第二の人生、僕がトラック運転手だったころ

 ミュージシャン時代が僕の第一の人生だとするならば、第二の人生はトラック運転手だったころである。
 僕の職業運転手歴は、二十代の二トントラックから始まって、四トン、大型、長距離、そしてタクシー運転手、軽貨物と遍歴をかさね、ミュージシャンと掛け持ちだった時代もふくめれば足かけ三十年以上になる。大きいのから小さいのまで、じつに種々雑多なワッパ稼業であった。
 ワッパとはハンドルのことであり、僕らは多少自嘲的に、「どうせおれたちワッパだからよう」などと口にするのであった。
 
 第一の人生ミュージシャン時代は、バブルの崩壊とともに仕事がなくなり、それほど顔もひろくなく営業活動も苦手だった僕は必然的に廃業せざるを得なくなった。そしてトラック一本の生活になったわけである。
 
 数年後、マイクロソフト社からウィンドウズ95が華々しく発売され、翌96年が日本のインターネット元年となった。
 僕は、今はなきNEC98のパソコンから電話回線を通してインターネットの世界を物珍しげにうろうろしているうちにチャットにはまった。
 当時、自宅でパソコンをネットにつないでチャットなどにいるのはごく少数のマニアか、仕事でパソコンを使うひとたちくらいだった。そんなネット黎明期のチャットには今のように小中学生などはおらず、みんな小粋で、今もって忘れ得ぬたくさんの友情をチャットをとおしてはぐくんだ。ネチケットという言葉もあったりして、みな今よりずっとマナーにすぐれ、男も女もイカしたやつらがたくさんいたものだ。

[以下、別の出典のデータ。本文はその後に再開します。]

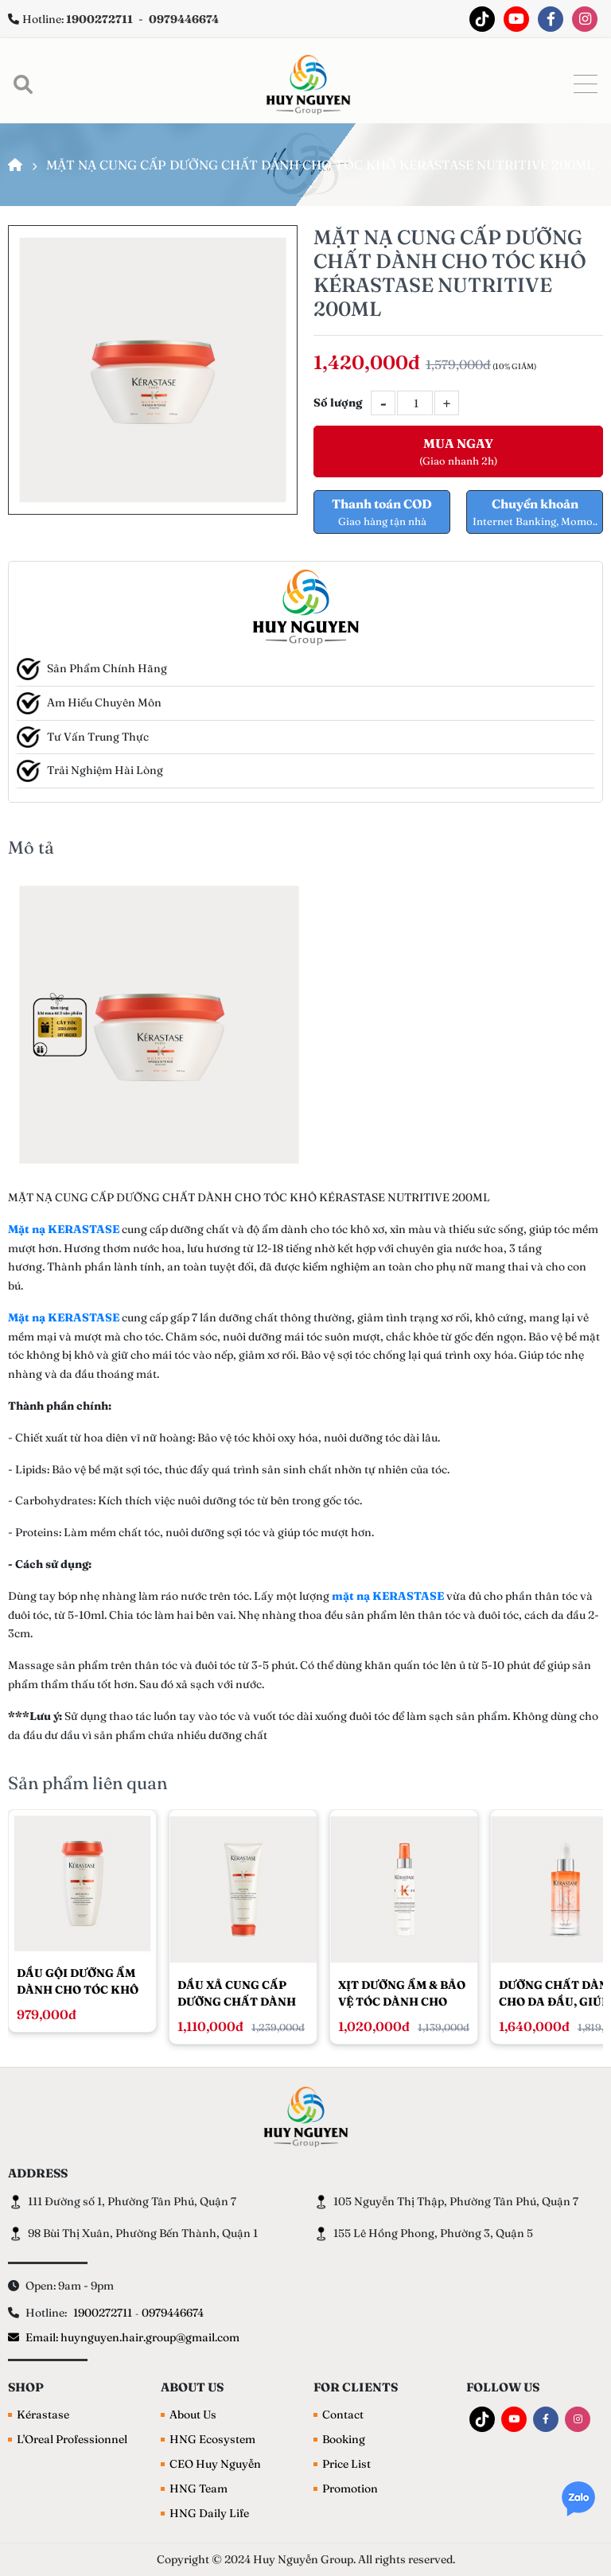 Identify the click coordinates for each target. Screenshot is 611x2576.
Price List (346, 2464)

 僕は小さなノートパソコンを買って、トラックのハンドルの上に乗せて夜な夜なチャットしながら日本全国を旅した。おかげで何度高速の降り口やインターを通り過ぎたことか。通り過ぎてはUターンし、また通り過ぎてUターンしたりの繰り返しをしたことも一度や二度ではなかった。
 大きな声で言ってはいけないのかもしれないが、目的地を通り過ぎたら次のインターの料金ゲートの手前でUターンするのだ。たいていカラーコーンで上り線と下り線を分けている部分があるから、トラックを停めてカラーコーンをどかしてUターンをする。その後はまたちゃんとカラーコーンを元の位置に戻すのも忘れずに。料金所のおっちゃんたちはべつにそれを見てもとがめることはなかった。トラックがUターンしようが彼らの知ったことではなく、カラーコーンさえ元通りになっていれば何の問題もなかったのだろう。

 北海道はさすがに行かなかったが、北は青森から南は九州五島列島まで行った。長崎港から五島へ渡るフェリーでたくさんのトビウオがいっせいに飛んでいるのをはじめて見た。彼らが百メートルくらい飛ぶのを見て僕はたいへんびっくりした。トビウオは九州ではアゴと呼ばれ、いい出汁になる魚でめずらしくもないが、関東では見ることのできない光景であった。
 
 冬の雪国はおそろしかった。とくに夜の峠越え。まっ白にホワイトアウトした吹雪の中、見えぬ道路に目を凝らしながら峠を越えるのは生きた心地がしなかった。そんな僕を尻目に地元のトラックがうなりをあげて追い越していったが、とても真似のできる芸当ではなかった。冬場の日本列島は、北へいっても西へいっても雪ばかりで難渋した。
 
 東名をいくときは、箱根の駒門SAでかならず水をくんだ。富士山の伏流水を地下からくみ上げた水は、まろやかでとてもおいしかった。なかにはポリタンクにふたつもみっつもくんでゆく運転手もいた。
 
 夏場、手積み手降しが続き、熱中症で倒れながらも積込みをやったこと、真冬にエアコンを最冷最強にして睡魔とたたかいながら朝まで走ったこと、雨の夜にワイパーが故障して動かなくなり、そのまま前の車のテールランプだけをたよりに朝まで走ったこと、一時間に百十五ミリという観測史上最高の豪雨の東名を、後からくる台風と競争しながら駆け抜けたこと、今となってはもうとてもできないが、みなよい思い出である。
 今でも、僕のうちのすぐ裏を通っている国道を深夜走り抜ける大型トラックを見るにつけ、当時をなつかしく思いだす。そして、(がんばれよ。事故らぬように)と心の中でエールをおくるのである。